07.02.2024 - Distinguished Lecture Series: Sepp Hochreiter (Johannes Kepler Universität Linz)
We are pleased to announce our upcoming Distinguished Lecture Series talk by Sepp Hochreiter (Johannes Kepler Universität Linz)! The talk will take place in person on February 7th, in room UN32.101. Professor Hochreiter will also be available for meetings on February 6th and on February 7th. If you are interested in scheduling a meeting, please email .
Sepp Hochreiter is heading the Institute for Machine Learning, the LIT AI Lab and the AUDI.JKU deep learning center at the Johannes Kepler University of Linz. Sepp Hochreiter is a pioneer of Deep Learning. His contributions the Long Short-Term Memory (LSTM) and the analysis of the vanishing gradient are viewed as milestones and key-moments of the history of both machine learning and Deep Learning. Sepp Hochreiter laid the foundations for Deep Learning in two ways. Dr. Hochreiter’s seminal works on the vanishing gradient and the Long Short-Term Memory (LSTM) were the starting points for what became later known as Deep Learning. LSTM has been overwhelmingly successful in handwriting recognition, generation of writings, language modeling and identification, automatic language translation, speech recognition, analysis of audio data, as well as analysis, annotation, and description of video data. Sepp Hochreiter is full professor at the Johannes Kepler University, Linz, Austria and head of the Institute for Machine Learning. He is a German citizen, married and has three children.
Title: Memory Concepts for Large Language Models
Memory Concepts for Large Language Models
Currently, the most successful Deep Learning architecture for large language models is the transformer. The attention mechanism of the transformer is equivalent to modern Hopfield networks, therefore is an associative memory. However, this associative memory has disadvantages like its quadratic complexity with the sequence length when mutually associating sequences elements, its restriction to pairwise associations, its limitations in modifying the memory, its insufficient abstraction capabilities. The memory grows with growing context. In contrast, recurrent neural networks (RNNs) like LSTMs have linear complexity, associate sequence elements with a representation of all previous elements, can directly modify memory content, and have high abstraction capabilities. The memory is fixed independent of the context. However, RNNs cannot store sequence elements that were rare in the training data, since RNNs have to learn to store.
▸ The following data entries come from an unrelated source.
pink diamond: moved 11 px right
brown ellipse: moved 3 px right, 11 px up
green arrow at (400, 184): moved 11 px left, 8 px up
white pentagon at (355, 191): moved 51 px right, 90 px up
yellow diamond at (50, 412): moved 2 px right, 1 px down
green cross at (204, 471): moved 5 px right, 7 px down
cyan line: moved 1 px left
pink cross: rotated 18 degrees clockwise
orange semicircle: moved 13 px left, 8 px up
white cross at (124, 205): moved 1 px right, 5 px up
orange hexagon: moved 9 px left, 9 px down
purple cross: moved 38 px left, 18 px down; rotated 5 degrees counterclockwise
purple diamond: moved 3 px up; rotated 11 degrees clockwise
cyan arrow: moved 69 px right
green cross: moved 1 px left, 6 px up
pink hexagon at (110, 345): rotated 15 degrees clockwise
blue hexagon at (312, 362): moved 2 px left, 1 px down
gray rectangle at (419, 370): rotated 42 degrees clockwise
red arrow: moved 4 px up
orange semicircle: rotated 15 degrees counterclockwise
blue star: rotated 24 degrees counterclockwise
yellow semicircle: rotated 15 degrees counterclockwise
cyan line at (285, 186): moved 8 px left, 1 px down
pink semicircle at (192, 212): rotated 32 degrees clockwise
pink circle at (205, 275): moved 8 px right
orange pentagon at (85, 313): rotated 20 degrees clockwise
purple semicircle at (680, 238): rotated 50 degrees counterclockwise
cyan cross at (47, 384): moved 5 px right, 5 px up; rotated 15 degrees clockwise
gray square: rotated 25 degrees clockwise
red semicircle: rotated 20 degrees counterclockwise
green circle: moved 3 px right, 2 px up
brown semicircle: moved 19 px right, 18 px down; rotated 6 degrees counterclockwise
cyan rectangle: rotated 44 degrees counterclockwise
Transformer can store rare or even new sequence elements, which is one of the main reasons besides their high parallelization why they outperformed RNNs in language modelling. I think that future successful Deep Learning architectures should comprise both of these memories: attention for implementing episodic memories and RNNs for implementing short-term memories and abstraction.
Date: February 7, 2024
Time: 11:30
Place: Universitätstraße 32.101, Campus Vaihingen of the University of Stuttgart.
Looking forward to seeing you all there! No registration necessary.